O tratado secreto franco-britânico foi denunciado pelos bolcheviques após tomarem o poder em Petrogrado, em Novembro de 1917, e o escândalo obrigou a negociações com os Estados Unidos e Itália para definir um sistema de mandatos pela Sociedade das Nações.
O xerife de Meca, Hussein al Hashimi - traído pelos britânicos -, sionistas a quem fora prometido por Londres "um lar nacional para o povo judeu", viram-se frustados com a delimitação de zonas de influência no final da Grande Guerra.
A ascensão da Casa de Saud na Arábia Saudita, a revolução nacionalista laica turca de Kemal Ataturk, a falhada autonomia dos curdos, complicaram a partilha Sykes-Picot, mas o essencial subsistiu até à II Guerra Mundial com domínio francês sobre Líbano e Síria e hegemonia britânica no Iraque, Jordânia e Palestina.
Desta ignominiosa história sobraram ódios de grupos étnicos, religiosos e políticos espartilhados ou soberanos em estados de poderes opressivos e fronteiras contestadas e vingou, sobretudo, a política dos factos consumados.
Em Israel, onde predomina uma direita nacionalista cultivando o excepcionalismo étnico-religioso, Benjamin Netanyahu acaba, precisamente, de lançar uma campanha pelo reconhecimento internacional do domínio do Estado judaico sobre os Montes Golã.
Conquistados à Síria na guerra de 1967, os Golã representam posição estratégica para controlo do Norte e Nordeste de Israel, dos recursos do Mar da Galileia, e do Sudoeste da Síria.
Além de disputas fronteiriças, envolvendo ainda o Líbano, quanto à soberania sobre 22 quilómetros quadrados das Quintas de Sheeba, as negociações sobre os Golã implicam a devolução do território a Damasco e garantias de segurança para Israel.
Em 2008, a Turquia mediou conversações entre a coligação liderada por Ehud Olmert - Kadima, centrista - e Bashar al-Assad que fracassaram com a invasão israelita em Dezembro de Gaza em retaliação por ataques do Hamas.
A guerra civil síria pôs fim a quaisquer veleidades de negociar o abandono dos Golã e Israel, que formalmente considera não ter anexado os territórios, e que passa agora a nova fase de política da força.
Netanyahu em reunião do gabinete israelita nos Montes Golã, em Ma'aleh Gamla, no mês passado, afirmou que as conquistas de 1967 serão pertença para sempre do Estado judaico.
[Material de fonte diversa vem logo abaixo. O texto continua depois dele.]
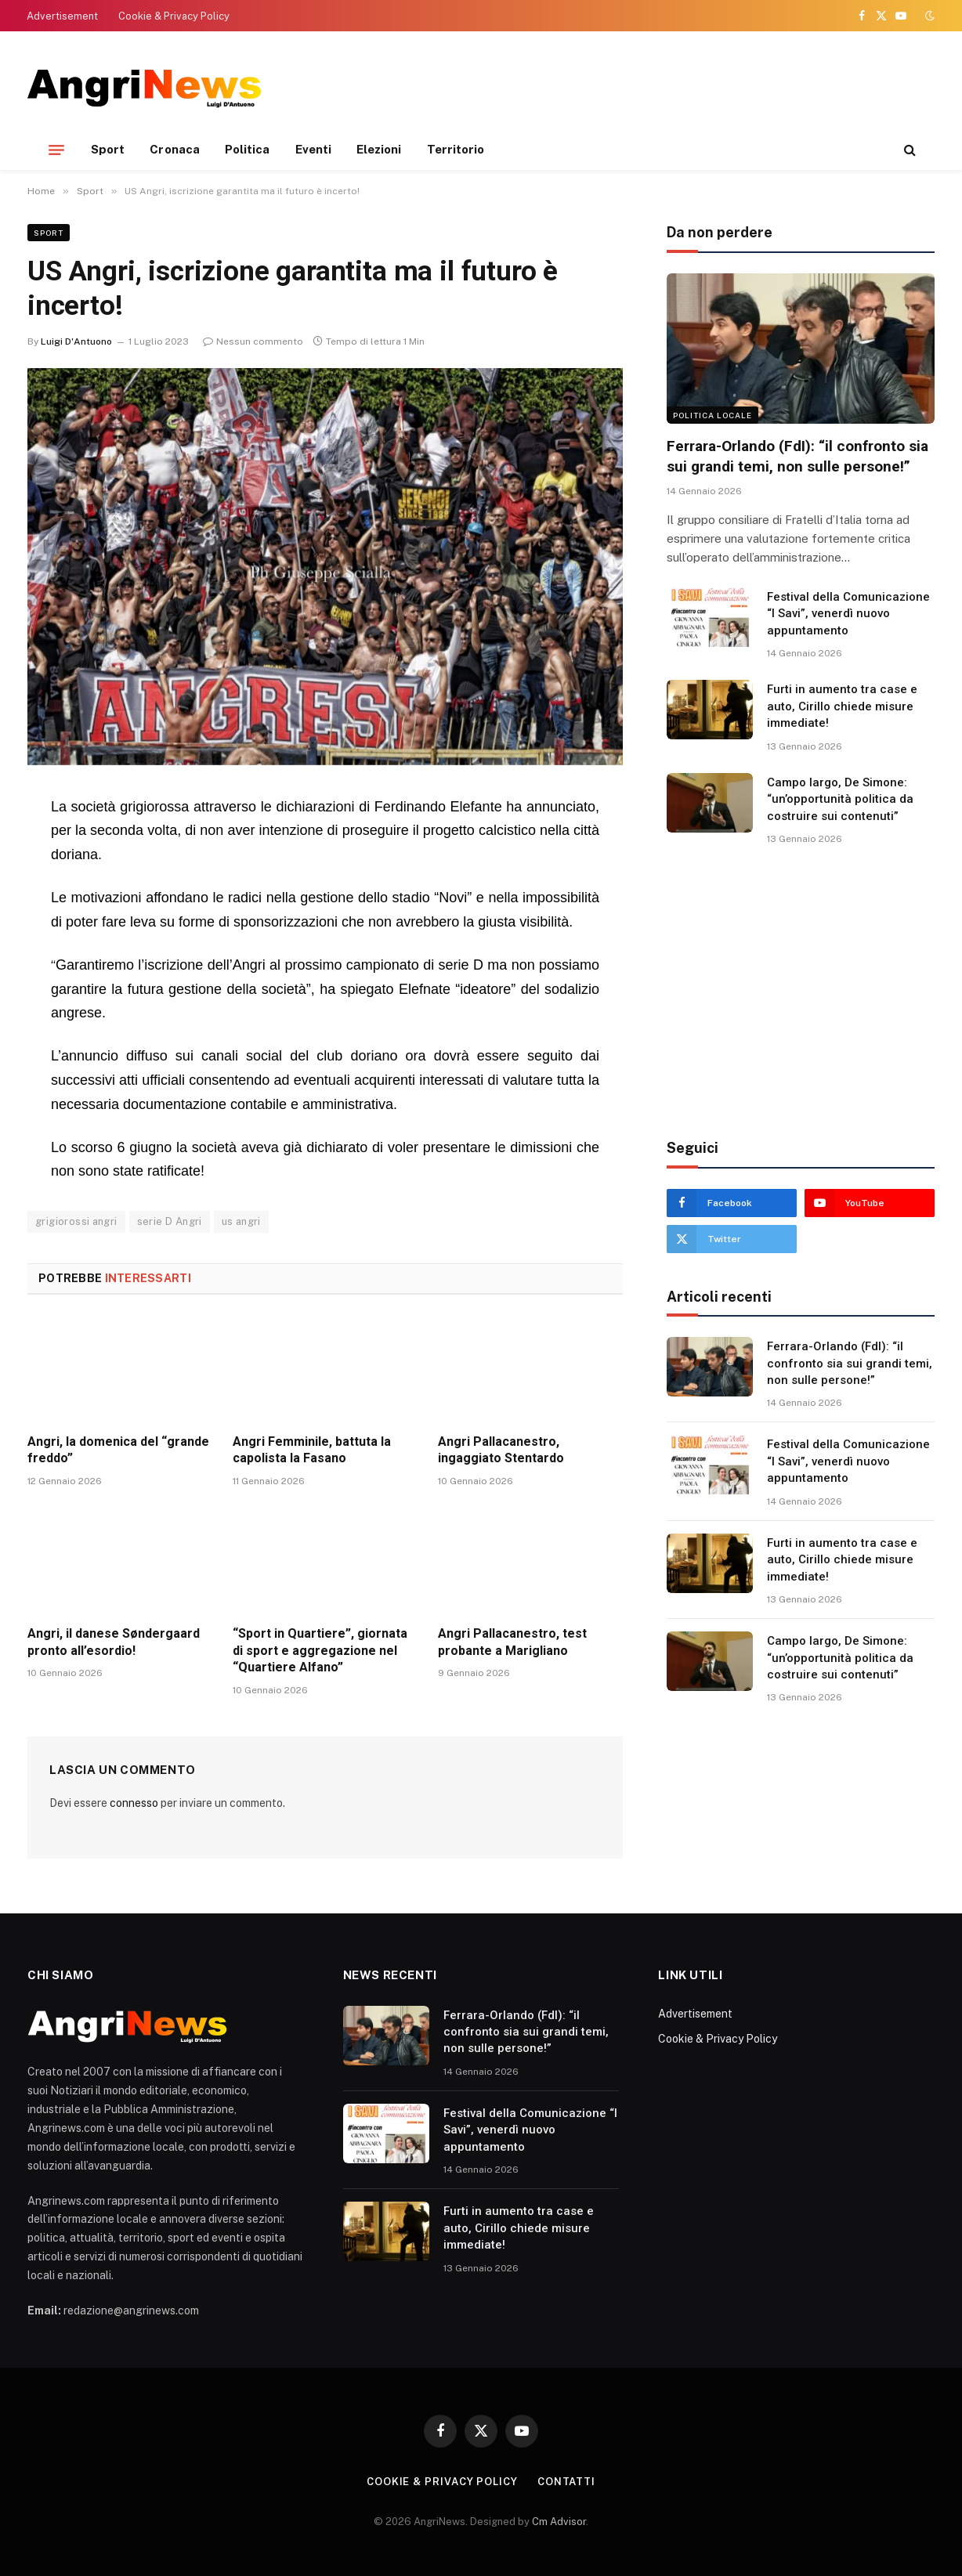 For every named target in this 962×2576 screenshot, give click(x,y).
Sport (108, 149)
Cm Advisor (559, 2521)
Rever fronteiras artificiais e caducas de estados perdidos de vez em guerras civis é uma imposição política, avança Netanyahu.
Jerusalém Oriental e Cisjordânia continuam sob tutela israelita sem vislumbre de intenção negocial com forças hostis a acordos de paz (islamistas do Hamas em Gaza) ou uma autoridade palestiniana equívoca sobre garantias de segurança.
Conversações com Chipre e Líbano quanto à delimitação de fronteiras marítimas para exploração de jazidas de gás natural estão longe de produzir resultados.
Israel avançou, entretanto, com a exploração da jazida de Tamar, em 2013, enquanto Leviatã, a maior com potencialmente 453 mil milhões de metros cúbicos, se arrasta em querelas jurídicas de foro interno.
Factos consumados são a lei da selva no Levante e, neste particular, jihadistas, facções políticas curdas e turcas, xiitas, sunitas, druzas e judaicas abominam o acordo Sykes-Picot.